Darwin's 'growth accelerating substance' was identified in 1926 as the hormone auxin. Later research identified that auxin is the growth factor that determines almost all plant responses to environmental changes. Directional transport of the auxin molecule between cells is required to ensure that the auxin response occurs in the correct part of the plant.
It wasn't until the 1990s that scientists identified the proteins involved in the process. PIN-FORMED (PIN) proteins are auxin transporters, and they are essential for the development of auxin gradients within plant tissues that guide plant growth. They're named from the distinct needle-like 'pin' form, without shoots or flowers, into which plants with dysfunctional PIN proteins grow. Even then, how PIN proteins fold, how they recognise substrates and inhibitors and the molecular mechanism behind transport have remained unknown.
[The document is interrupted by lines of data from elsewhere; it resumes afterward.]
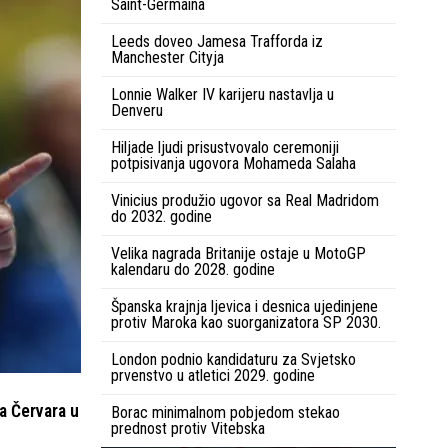
Saint-Germaina
Leeds doveo Jamesa Trafforda iz
Manchester Cityja
Lonnie Walker IV karijeru nastavlja u
Denveru
Hiljade ljudi prisustvovalo ceremoniji
potpisivanja ugovora Mohameda Salaha
Vinicius produžio ugovor sa Real Madridom
do 2032. godine
Velika nagrada Britanije ostaje u MotoGP
kalendaru do 2028. godine
Španska krajnja ljevica i desnica ujedinjene
protiv Maroka kao suorganizatora SP 2030.
London podnio kandidaturu za Svjetsko
prvenstvo u atletici 2029. godine
na Červara u
Borac minimalnom pobjedom stekao
prednost protiv Vitebska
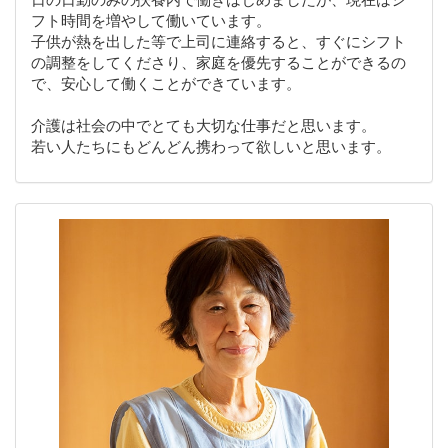
フト時間を増やして働いています。
子供が熱を出した等で上司に連絡すると、すぐにシフト
の調整をしてくださり、家庭を優先することができるの
で、安心して働くことができています。
介護は社会の中でとても大切な仕事だと思います。
若い人たちにもどんどん携わって欲しいと思います。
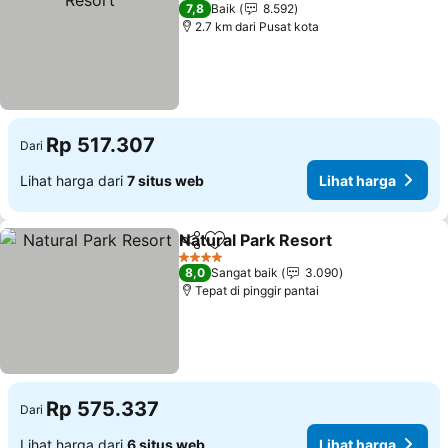
4 Bintang
7,8
Baik
8.592
2.7 km dari Pusat kota
Rp 517.307
Dari
Lihat harga dari
7 situs web
Lihat harga
Natural Park Resort
Bagikan
Tambahkan ke favorit
Lihat 
4 Bintang
8,0
Sangat baik
3.090
Tepat di pinggir pantai
Rp 575.337
Dari
Lihat harga dari
6 situs web
Lihat harga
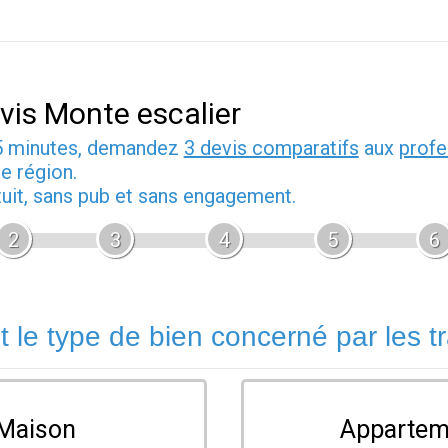
vis Monte escalier
5 minutes, demandez
3 devis comparatifs
aux
profe
e région.
tuit, sans pub et sans engagement.
2
3
4
5
6
t le type de bien concerné par les t
Maison
Appartem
Now researchers from Aarhus University and the Technical University of Munich have used single particle cryo-EM at eBIC to provide the first structural basis of auxin transport by PIN proteins. By combining three structures of Arabidopsis thaliana PIN8 with a comprehensive biochemical characterisation, their results finally provide the molecular mechanism behind auxin transport. They reveal an elevator-type transport mechanism similar to sodium/proton antiporters, bile acid/sodium symporters and bicarbonate/sodium symporters.
Their work provides a comprehensive molecular model for auxin recognition and transport by PINs and links and expands on a well-known conceptual framework for transport. In addition, it explains a central mechanism of polar auxin transport, a core feature of plant physiology, growth and development. Furthermore, their results offer insights into how a broad range of widely used herbicides, collectively known as synthetic auxins and anti-auxins, can be recognised by PIN proteins. It could therefore help to create more specific herbicides and minimise their environmental impact.
Ung, KL. et al. Structures and mechanism of the plant PIN-FORMED auxin transporter. Nature 609, 605–610 (2022). DOI: 10.1038/s41586-022-04883-y.